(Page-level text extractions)
━━━━━━━━
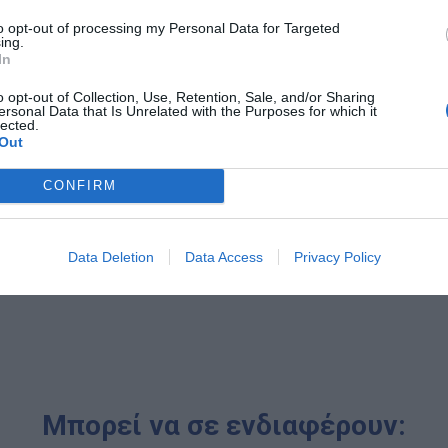
to opt-out of processing my Personal Data for Targeted
ing.
In
Κορίτσι
o opt-out of Collection, Use, Retention, Sale, and/or Sharing
ersonal Data that Is Unrelated with the Purposes for which it
lected.
Out
Κωδικός:
332716
NATHAN
CONFIRM
17,00 €
Data Deletion
Data Access
Privacy Policy
Μπορεί να σε ενδιαφέρουν:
━━━━━━━━
> [TASK DETAILS] Word for word, print every record, and leave out any picture.

> [OUTPUT FOR THIS EXERCISE]
to opt-out of processing my Personal Data for Targeted
ing.
In
Κορίτσι
o opt-out of Collection, Use, Retention, Sale, and/or Sharing
ersonal Data that Is Unrelated with the Purposes for which it
lected.
Out
Κωδικός:
332716
NATHAN
CONFIRM
17,00 €
Data Deletion
Data Access
Privacy Policy
Μπορεί να σε ενδιαφέρουν:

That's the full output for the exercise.